Vue de l’exposition Pas besoin d’un dessin ©Musée d’art et d’histoire de Genève, photo: Julien Gremaud

A l’invitation de Marc-Olivier Wahler qui avait donné une première carte blanche à l’artiste viennoise Jakob Lena Knebl « Walking on water » (relire mon interview) c’est au tour de Jean-Hubert Martin de s’emparer de l’Adn du Musée d’art et d’histoire de Genève. On connait son goût pour les « carambolages » exposition magistrale qu’il signe pour le Grand-Palais en 2016 et depuis l’historien de l’art s’est fait une spécialité de ces mélanges et aime jouer les chamboule tout depuis Africa Remix, Théâtre du monde, Une image peut en cacher une autre, jusqu’au prestigieux Musée Pouchkine actuellement.

Si la tâche était immense tant les collections du MAH sont riches et éclectiques (beaux-arts, arts graphiques mais aussi archéologie, horlogerie, numismatique..), cela n’a pas pour autant découragé l’appétence du commissaire qui s’est plongé pendant 2 ans dans les salles et les réserves pour susciter ce qu’il appelle les suites évolutives, certaines œuvres agissant en élément déclencheur comme le fameux tableau La Fontaine personnifiée de Jacques-Laurent Agasse ou La Haine de Félix Vallotton pour écrire et dérouler une séquence entière. Un parti pris audacieux et à rebours des cloisonnements auxquels nous ont habitué les musées à l’instar de l’approche d’Aby Warburg que privilégie Jean-Hubert. Pas besoin d’un dessin ? c’est ce que l’on va voir…

Dans la première salle palatine, très spectaculaire en soi, il s’agit de réunir deux motifs récurrents de notre civilisation : la croix et le cercle entre une miniature persane, un masque Dogon du Mali, la crucifixion d’Antoon van Dyck, un globe céleste tenu par la main de Dieu, jusqu’à Malevitch et Richard Long. L’alpha et l’oméga, l’horizontal du vertical, l’abysse et l’ordonnée réconciliés par l’Homme de Vitruve. Une entrée en matière brillante !

La 2ème salle propose une méthode très enfantine et plus ludique, savoir compter ! tel Roman Opalka qui s’est concentré sur cette méthodologie tout au long de son existence. Dès lors les dés sont jetés dans ce préambule où il ne faut pas se fier aux apparences. Un avertissement à valeur de feuille de route pour le visiteur qui, privé de cartel explicatif, doit faire appel à ses sens. S’il est interdit de toucher au musée, la question des sens est d’ailleurs au cœur de ce parcours dans une séquence à part entière.

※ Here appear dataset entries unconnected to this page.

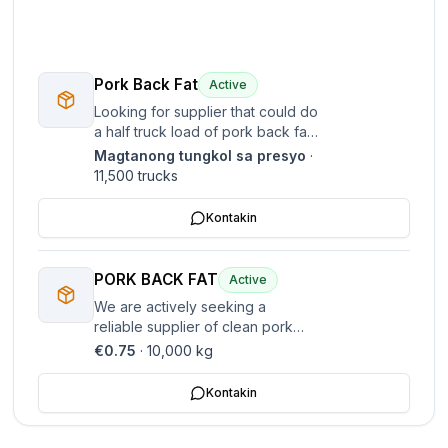
Pork Back Fat
Active
Looking for supplier that could do
a half truck load of pork back fat
(no rind on it) delivered in Athens
Magtanong tungkol sa presyo
·
Greece. Please get back to me
11,500
trucks
with a price delivered in Greece.
Kontakin
PORK BACK FAT
Active
We are actively seeking a
reliable supplier of clean pork
back fat, with delivery to Athens,
€0.75
·
10,000
kg
Greece. Our current interest is in
purchasing approximately half a
Kontakin
truck load. There is also
enthusiastic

Après une séquence très aquatique de la naissance de Vénus aux cascades d’eau de François Diday en passant par les estampes japonaises, place à la rigueur géométrique dans l’imposante 2ème salle palatine avec des drapeaux d’infanterie suisse, des quilts américains, une peinture abstraite géométrique de John M Armleder, un tapis de Josef Hoffman, une sculpture de Carl André ou un costume de scène de Matisse.

Vue de l’exposition Pas besoin d’un dessin ©Musée d’art et d’histoire de Genève, photo: Julien Gremaud

Changement d’atmosphère dans les salles suivantes, volontairement plus intimes. Avec « De l’amour à la haine » une véritable narration est suggérée entre approches amoureuses, flirt, mariage, adultère, trio infernal…rapt et fantasmes débridés entre Degas, Vallotton, Hodler, Bertrand Lavier, Francisco de Goya mais aussi un dieu Priape et des estampes japonaises très explicites.

Puis « De la bacchanale au bistro » il n’y a qu’un pas, entre ivresse et excès en tous genre avec les tavernes flamandes de Adriaen van Ostade et David Rijckaert, les repas pièges de Spoerri jusqu’aux sinistres visions de William Hogarth, In Lane et Beer Street. Cette tendance va pousser les peintres hollandais en réaction à la vision édulcorée et idéalisée de l’art italien, à choisir des sujets volontairement vulgaires, sales, et même scatologiques : des hommes se soulageant derrière des joueurs de cartes de Théobald Michau, Femme se soulageant près d’un arbre de Rembrandt, animaux pissant dans les prés, excréments…ces réalités triviales du corps, entre humour et insolence, qui ont toujours fasciné les artistes mais longtemps été occultées par les historiens de l’art.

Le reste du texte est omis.